= Angelo Cifelli =

American singer and composer (born 1939)

Angelo M. "Chubby" Cifelli (born March 27, 1939) is an American, singer, composer, and guitarist who grew up in Harrison, New Jersey. As a musician he performed and wrote songs for Frankie Valli and The Four Seasons.

He first learned guitar in 1956 from Tommy DeVito. Together with other students from Barringer High School, he joined the Tradewinds in 1959 and the group had a hit single with "Furry Murray". The group performed on Dick Clark's American Bandstand to promote the release of the single.

== Songwriting ==
In the early 1960s, Cifelli teamed up with Mike Petrillo of Belleville. They were introduced to each other by Frankie Valli. Petrillo is an accomplished tenor saxophonist and plays solo sax lead on "Opus 17 (Don't You Worry 'bout Me)" by Valli and the Four Seasons.

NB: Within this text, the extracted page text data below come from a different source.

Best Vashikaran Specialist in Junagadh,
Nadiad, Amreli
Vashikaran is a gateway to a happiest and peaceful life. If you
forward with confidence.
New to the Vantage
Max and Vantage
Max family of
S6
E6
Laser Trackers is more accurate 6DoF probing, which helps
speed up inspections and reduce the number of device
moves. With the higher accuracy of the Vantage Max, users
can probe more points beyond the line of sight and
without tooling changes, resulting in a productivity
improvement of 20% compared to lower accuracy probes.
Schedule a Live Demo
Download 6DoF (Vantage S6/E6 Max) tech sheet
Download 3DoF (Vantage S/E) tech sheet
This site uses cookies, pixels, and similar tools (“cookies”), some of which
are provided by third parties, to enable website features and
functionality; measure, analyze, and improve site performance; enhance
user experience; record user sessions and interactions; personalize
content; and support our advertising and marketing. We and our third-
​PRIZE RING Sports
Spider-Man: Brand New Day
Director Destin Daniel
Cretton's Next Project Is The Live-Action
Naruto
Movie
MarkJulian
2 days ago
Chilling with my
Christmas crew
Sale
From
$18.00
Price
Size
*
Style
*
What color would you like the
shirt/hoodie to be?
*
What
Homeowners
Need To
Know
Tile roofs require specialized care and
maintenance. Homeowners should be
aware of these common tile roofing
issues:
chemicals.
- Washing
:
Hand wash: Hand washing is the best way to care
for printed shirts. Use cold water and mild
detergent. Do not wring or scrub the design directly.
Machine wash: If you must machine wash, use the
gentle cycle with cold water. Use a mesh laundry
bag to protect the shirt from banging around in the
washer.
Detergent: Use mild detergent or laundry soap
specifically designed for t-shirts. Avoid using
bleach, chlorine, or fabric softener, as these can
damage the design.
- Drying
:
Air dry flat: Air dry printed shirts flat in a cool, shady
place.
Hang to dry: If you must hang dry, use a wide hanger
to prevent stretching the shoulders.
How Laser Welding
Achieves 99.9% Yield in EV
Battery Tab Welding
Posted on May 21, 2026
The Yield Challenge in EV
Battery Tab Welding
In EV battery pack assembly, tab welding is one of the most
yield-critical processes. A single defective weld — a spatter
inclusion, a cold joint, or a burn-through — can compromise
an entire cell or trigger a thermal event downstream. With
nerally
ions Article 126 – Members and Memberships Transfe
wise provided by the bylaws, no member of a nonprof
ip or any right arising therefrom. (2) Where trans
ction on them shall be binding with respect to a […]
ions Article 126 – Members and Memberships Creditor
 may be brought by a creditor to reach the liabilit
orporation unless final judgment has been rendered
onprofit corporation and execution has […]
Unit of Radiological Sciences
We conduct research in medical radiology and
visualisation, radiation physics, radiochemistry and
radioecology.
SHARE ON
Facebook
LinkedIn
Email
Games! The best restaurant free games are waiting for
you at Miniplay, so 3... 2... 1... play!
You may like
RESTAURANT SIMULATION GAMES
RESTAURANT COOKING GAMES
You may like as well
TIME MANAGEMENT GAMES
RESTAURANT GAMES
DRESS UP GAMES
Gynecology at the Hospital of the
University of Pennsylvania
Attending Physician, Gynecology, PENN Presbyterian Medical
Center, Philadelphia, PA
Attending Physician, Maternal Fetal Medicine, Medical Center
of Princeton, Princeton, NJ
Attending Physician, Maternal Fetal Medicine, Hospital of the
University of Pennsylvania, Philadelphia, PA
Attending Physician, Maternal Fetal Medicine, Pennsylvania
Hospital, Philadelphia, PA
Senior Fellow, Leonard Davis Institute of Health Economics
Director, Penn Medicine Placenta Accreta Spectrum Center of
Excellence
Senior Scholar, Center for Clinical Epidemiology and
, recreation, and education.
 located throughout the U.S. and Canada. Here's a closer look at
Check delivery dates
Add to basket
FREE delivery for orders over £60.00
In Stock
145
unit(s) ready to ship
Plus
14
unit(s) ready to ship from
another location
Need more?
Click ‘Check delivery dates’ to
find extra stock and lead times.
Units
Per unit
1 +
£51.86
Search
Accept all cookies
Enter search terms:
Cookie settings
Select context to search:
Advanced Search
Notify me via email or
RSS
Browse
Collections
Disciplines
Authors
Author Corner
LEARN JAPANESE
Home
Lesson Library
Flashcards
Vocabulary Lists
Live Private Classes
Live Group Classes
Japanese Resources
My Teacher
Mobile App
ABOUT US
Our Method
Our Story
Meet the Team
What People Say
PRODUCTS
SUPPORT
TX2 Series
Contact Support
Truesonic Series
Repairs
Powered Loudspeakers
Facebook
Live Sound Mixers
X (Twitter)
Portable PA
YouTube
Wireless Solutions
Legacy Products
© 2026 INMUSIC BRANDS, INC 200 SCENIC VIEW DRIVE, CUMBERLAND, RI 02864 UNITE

In 1967, Cifelli and Petrillo co-wrote "Tell It to the Rain", a hit for Frankie Valli and the Four Seasons which reached number 10 on the Billboard Hot 100. The duo also wrote several other songs for Frankie Valli and the Four Seasons including "Fox in the Bush", "Expression of Love", "Patch of Blue", and "I'm Gonna Change". In 2003, Joe Pesci recorded "Fox In The Bush".